Building a financial model that is cost efficient to audit is a lesson that many Analysts learn the hard way when they receive a quote exceeding their annual salary.
In the worst cases this happens only a very short time before bid date / financial close and it is too late to improve the model and you have to accept what appears to be an outrageous fee for what you thought was a pretty good financial model.
What is the biggest cost-driver for a financial model audit?
The fee for a financial model audit is at large a function of the complexity and the number of unique formulas in the model. The complexity is a big topic in itself and this article will only deal with the topic of minimizing the number of unique formulas.
A unique formula in the world of financial model audits is represented by one range of cells (horizontal and/or vertical) that can be copied from left to right, or down the page, and the formula remains intact.
In an ideal world you should be able to copy the first column of your financial model (assuming a horizontal timing structure) and copy to the left and the integrity should be intact. If that is the case you have achieved perfect ‘left-right-consistency’.
How to identify unique formulas in a financial model audit?
Using spreadsheet investigation tools this work is done a lot easier. There are a number of third party tools available on the market:
- Spreadsheet Detection
- Spreadsheet Advantage
- Operis Analysis Toolkit (OAK)
The outputs from these tools vary slightly but one quite useful component is what is called the ‘maps’. Theses maps identify the unique formulas to highlight left-right inconsistencies.

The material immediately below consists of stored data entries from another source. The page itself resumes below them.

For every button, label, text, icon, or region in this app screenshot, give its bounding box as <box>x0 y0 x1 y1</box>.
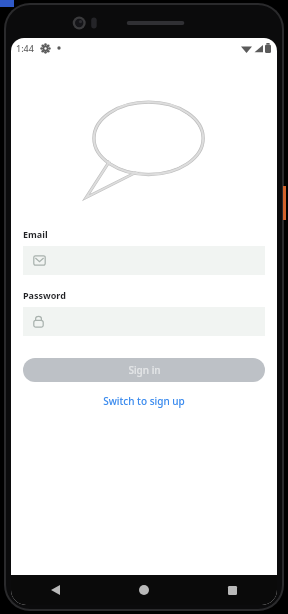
staticText: Email <box>23 228 48 240</box>
button[interactable]: Switch to sign up <box>23 392 265 410</box>
button[interactable]: Home <box>99 575 188 605</box>
button[interactable]: Sign in <box>23 358 265 382</box>
button[interactable]: Back <box>11 575 99 605</box>
staticText: 1:44 <box>16 42 34 54</box>
button[interactable]: Email <box>23 246 265 275</box>
button[interactable]: Password <box>23 307 265 336</box>
staticText: Password <box>23 289 66 301</box>
staticText: Switch to sign up <box>103 394 185 408</box>
button[interactable]: Recent apps <box>188 575 277 605</box>
staticText: Sign in <box>128 363 161 377</box>
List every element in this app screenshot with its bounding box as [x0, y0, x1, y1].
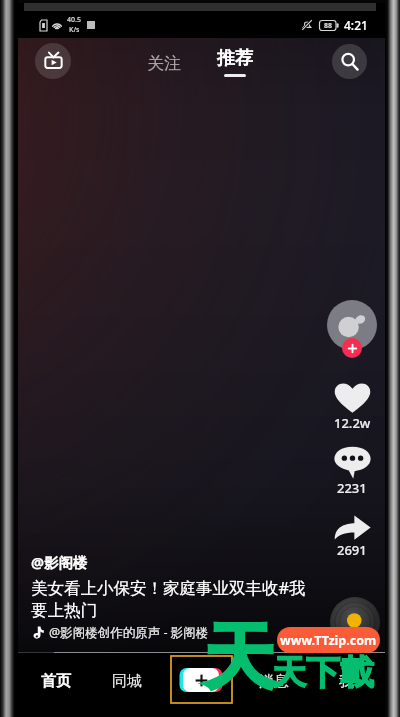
- button[interactable]: Like: [324, 382, 380, 432]
- staticText: 12.2w: [334, 414, 371, 432]
- staticText: 4:21: [344, 17, 368, 33]
- button[interactable]: Music: [330, 597, 380, 647]
- staticText: 88: [324, 21, 333, 31]
- staticText: 我: [339, 672, 354, 691]
- button[interactable]: Live: [35, 43, 71, 79]
- staticText: www.TTzip.com: [280, 632, 377, 649]
- button[interactable]: Comment: [324, 446, 380, 497]
- button[interactable]: Share: [324, 515, 380, 559]
- staticText: 关注: [147, 53, 181, 74]
- staticText: 2231: [337, 479, 367, 497]
- staticText: 同城: [112, 672, 142, 691]
- staticText: 推荐: [217, 47, 253, 70]
- button[interactable]: 消息: [246, 649, 302, 713]
- staticText: 天: [203, 613, 275, 704]
- button[interactable]: 关注: [130, 50, 198, 76]
- button[interactable]: 我: [318, 649, 374, 713]
- button[interactable]: Create: [183, 668, 219, 692]
- button[interactable]: 同城: [99, 649, 155, 713]
- staticText: @影阁楼创作的原声 - 影阁楼: [49, 624, 209, 641]
- staticText: 40.5: [67, 15, 81, 25]
- staticText: 美女看上小保安！家庭事业双丰收#我要上热门: [31, 576, 319, 621]
- staticText: 首页: [41, 672, 71, 691]
- button[interactable]: 推荐: [201, 47, 269, 83]
- button[interactable]: 首页: [28, 649, 84, 713]
- staticText: K/s: [69, 25, 80, 35]
- staticText: @影阁楼: [31, 552, 88, 572]
- staticText: 消息: [259, 672, 289, 691]
- button[interactable]: Search: [332, 44, 367, 79]
- button[interactable]: Profile: [327, 300, 377, 370]
- staticText: 天下載: [272, 651, 374, 694]
- staticText: 2691: [337, 541, 367, 559]
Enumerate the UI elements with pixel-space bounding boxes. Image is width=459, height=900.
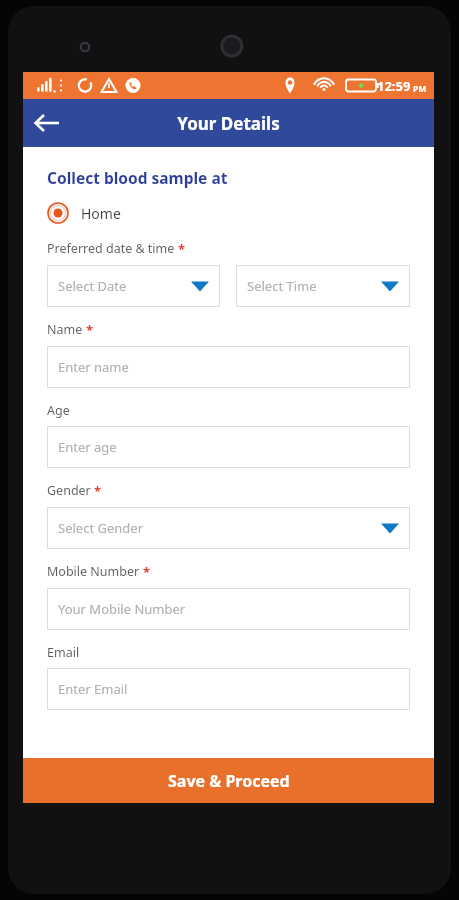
staticText: Select Date xyxy=(58,277,127,295)
staticText: * xyxy=(86,321,94,339)
button[interactable]: Back xyxy=(23,99,71,147)
button[interactable]: Select Gender xyxy=(47,507,410,549)
button[interactable]: Enter age xyxy=(47,426,410,468)
staticText: Save & Proceed xyxy=(168,770,290,792)
staticText: Mobile Number xyxy=(47,563,140,580)
staticText: Select Time xyxy=(247,277,317,295)
button[interactable]: Select Date xyxy=(47,265,220,307)
button[interactable]: Home xyxy=(47,202,121,224)
button[interactable]: Your Mobile Number xyxy=(47,588,410,630)
staticText: Your Details xyxy=(177,112,280,135)
staticText: Your Mobile Number xyxy=(58,600,186,618)
staticText: Age xyxy=(47,402,70,419)
staticText: Home xyxy=(81,204,121,223)
staticText: Preferred date & time xyxy=(47,240,175,257)
button[interactable]: Enter Email xyxy=(47,668,410,710)
staticText: Select Gender xyxy=(58,519,143,537)
staticText: Gender xyxy=(47,482,91,499)
button[interactable]: Enter name xyxy=(47,346,410,388)
staticText: Collect blood sample at xyxy=(47,167,228,188)
staticText: Enter age xyxy=(58,438,117,456)
button[interactable]: Select Time xyxy=(236,265,410,307)
staticText: Enter Email xyxy=(58,680,128,698)
button[interactable]: Save & Proceed xyxy=(23,758,434,803)
staticText: Email xyxy=(47,644,80,661)
staticText: 12:59 xyxy=(377,77,411,95)
staticText: * xyxy=(94,482,102,500)
staticText: Name xyxy=(47,321,83,338)
staticText: * xyxy=(143,563,151,581)
staticText: * xyxy=(178,240,186,258)
staticText: PM xyxy=(413,83,427,95)
staticText: Enter name xyxy=(58,358,129,376)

How can you keep the costs down in your next financial model audit?
The best way of keeping costs under control in a financial model audit is to work with your model auditor to bring the price down. I would recommend you to ask them to run the first iteration well in advance of a financial decision so that there is plenty of time to fix up and repair structural issues like hard-coded sections.
Another way is to simply run the maps, or ask your model auditor to do it for you (they should definitely do that for free if you have a good relationship with them) and then work through all rows/columns where there are unique cells but there shouldn’t be any. This will not only save you a lot of money, but more importantly, avoid stress on the Analyst at the last critical stage of the transaction.